BRUTUS.—Nos procédés[25] paraîtront bien sanguinaires, Caïus Cassius, si après avoir abattu la tête nous mettons ensuite les membres en pièces, comme le fait la colère en donnant la mort, et la haine après l'avoir donnée; car Antoine n'est qu'un membre de César. Soyons des sacrificateurs et non des bouchers, Cassius. C'est contre l'esprit de César que nous nous élevons tous: dans l'esprit de l'homme il n'y a point de sang. Oh! si nous pouvions atteindre à l'esprit de César sans déchirer César! Mais, hélas! pour cela il faut que le sang de César coule; mes bons amis, tuons-le hardiment, mais non avec rage: dépeçons la victime comme un mets propre aux dieux, ne la mettons pas en lambeaux comme une carcasse bonne à être jetée aux chiens. Que nos coeurs soient semblables à ces maîtres habiles qui commandent à leurs serviteurs un acte de violence, et semblent ensuite les en réprimander. Alors notre action semblera naître de la nécessité, et non de la haine; et lorsqu'elle paraîtra telle aux yeux du peuple, nous serons nommés des purificateurs, non des assassins. Quant à Marc-Antoine, ne songez point à lui: il ne peut rien de plus que ne pourra le bras de César, quand la tête de César sera tombée.

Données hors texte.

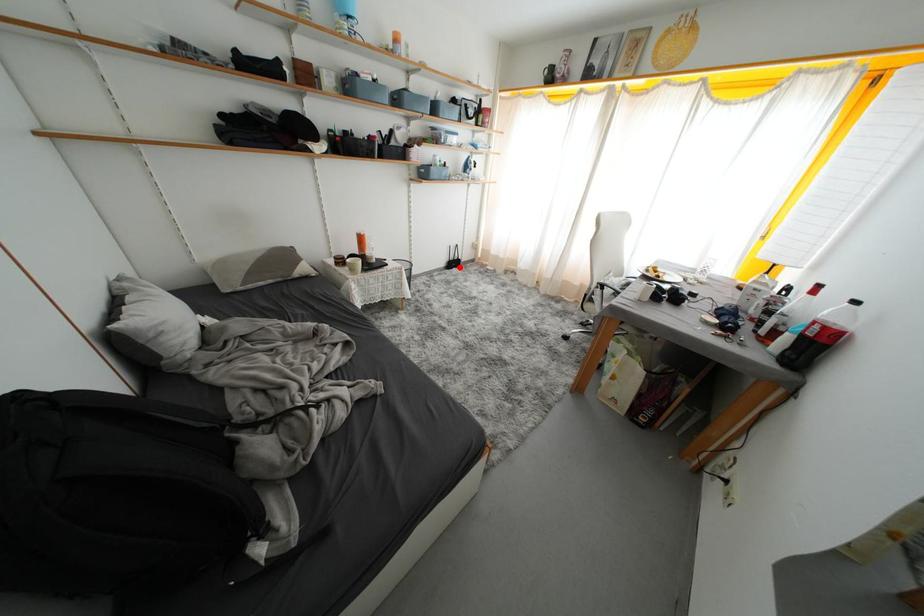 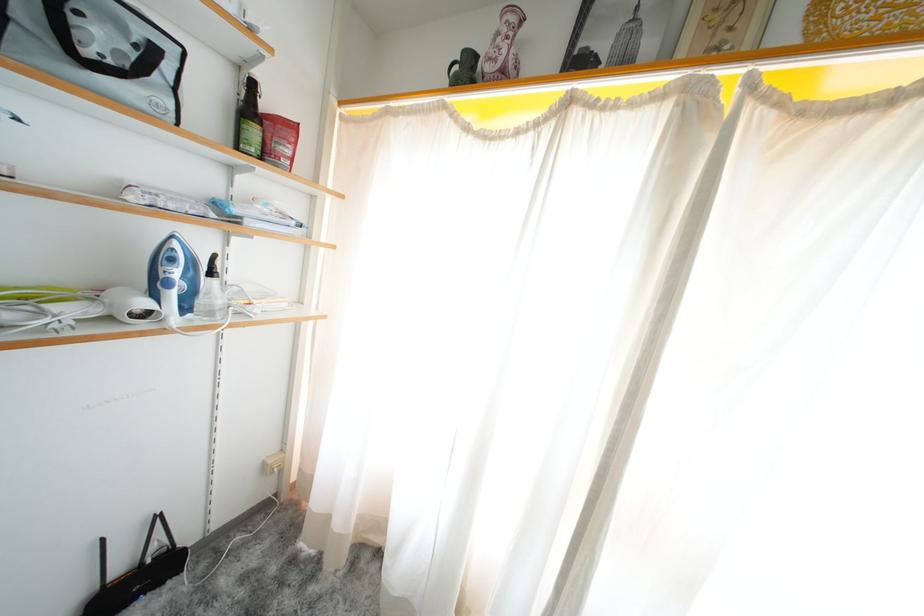 Find the pixel in the second image that matches the highlighted location in the first image.

(143, 586) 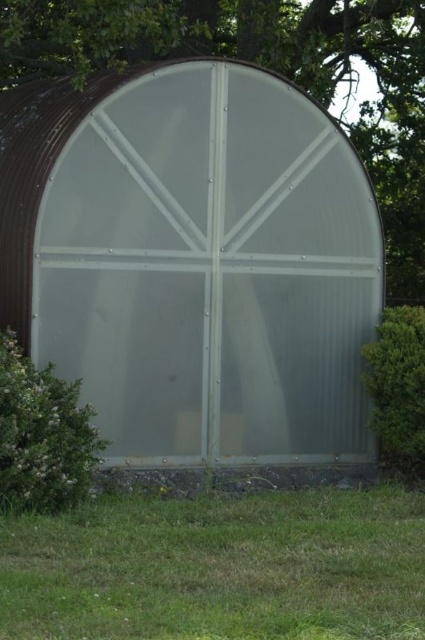 Question: Can you confirm if green grass at lower center is positioned below green leafy hedge at right?

Choices:
 (A) no
 (B) yes

Answer: (B)

Question: Which of the following is the farthest from the observer?

Choices:
 (A) (286, 612)
 (B) (405, 113)
 (C) (57, 508)
 (D) (371, 420)

Answer: (B)

Question: Which point is closer to the camera?

Choices:
 (A) (91, 176)
 (B) (33, 467)

Answer: (B)

Question: Is green grass at lower center smaller than green leafy hedge at right?

Choices:
 (A) yes
 (B) no

Answer: (B)

Question: Which point appears closest to the camera in this image?

Choices:
 (A) (0, 339)
 (B) (382, 72)

Answer: (A)

Question: Does green leafy hedge at lower left have a smaller size compared to green leafy hedge at right?

Choices:
 (A) yes
 (B) no

Answer: (B) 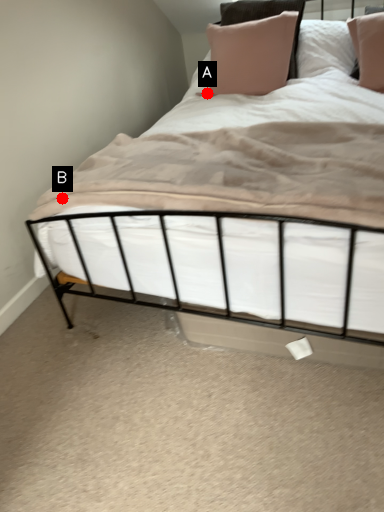 Question: Two points are circled on the image, labeled by A and B beside each circle. Among these points, which one is farthest from the camera?

Choices:
 (A) A is further
 (B) B is further

Answer: (A) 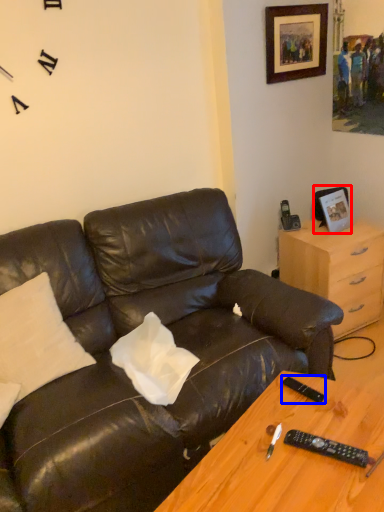 Question: Which point is closer to the camera, picture frame (highlighted by a red box) or remote (highlighted by a blue box)?

Choices:
 (A) picture frame
 (B) remote

Answer: (B) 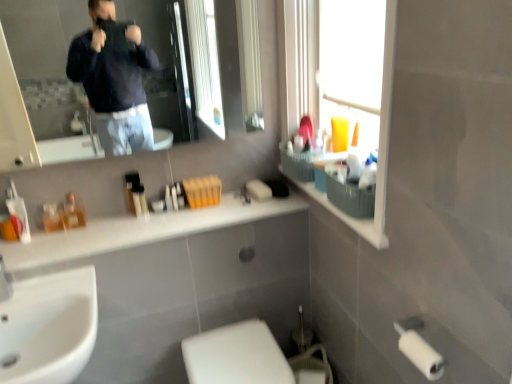 The image size is (512, 384). I want to click on free point in front of translucent plastic bottles at left, the third toiletry in the right-to-left sequence, so click(48, 245). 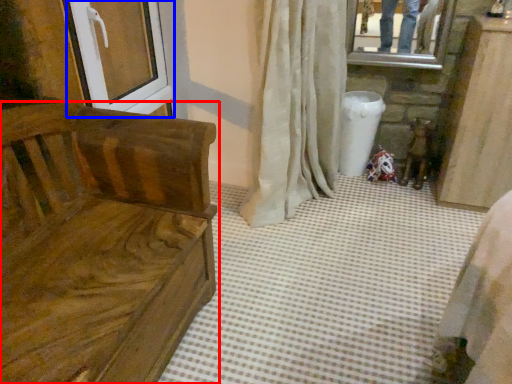 Question: Which of the following is the closest to the observer, furniture (highlighted by a red box) or screen door (highlighted by a blue box)?

Choices:
 (A) furniture
 (B) screen door

Answer: (A) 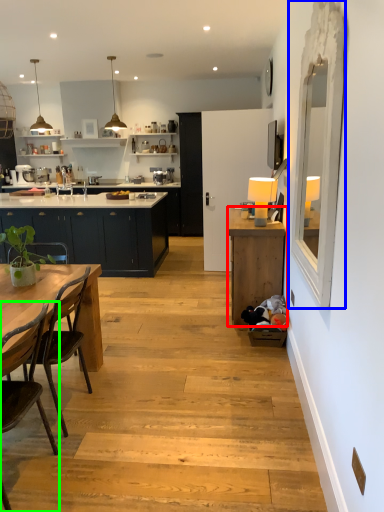 Question: Which is farther away from cabinetry (highlighted by a red box)? glass door (highlighted by a blue box) or chair (highlighted by a green box)?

Note 25:[ (retour) ] En anglais, course. Voltaire l'a traduit par le mot course, et fait une note pour l'expliquer dans un sens tout à fait bizarre, ce qui était parfaitement inutile. Course peut se traduire littéralement par les mots procédé, marche, carrière, etc., et n'a rien de plus extraordinaire qu'aucun de ces mots et une foule d'autres que nous employons continuellement dans un sens figuré.
CASSIUS.—Cependant je le redoute, car cette tendresse qui s'est enracinée dans son coeur pour César....
BRUTUS.—Hélas! bon Cassius, ne songez point à lui. S'il aime César, tout ce qu'il pourra faire n'agira que sur lui-même; il pourra se laisser aller au chagrin, et mourir pour César; et ce serait beaucoup pour lui, livré comme il l'est aux plaisirs, à la dissipation et aux sociétés nombreuses.
TRÉBONIUS.—Il n'est point à craindre: qu'il ne meure point par nous, car nous le verrons vivre et rire ensuite de tout cela.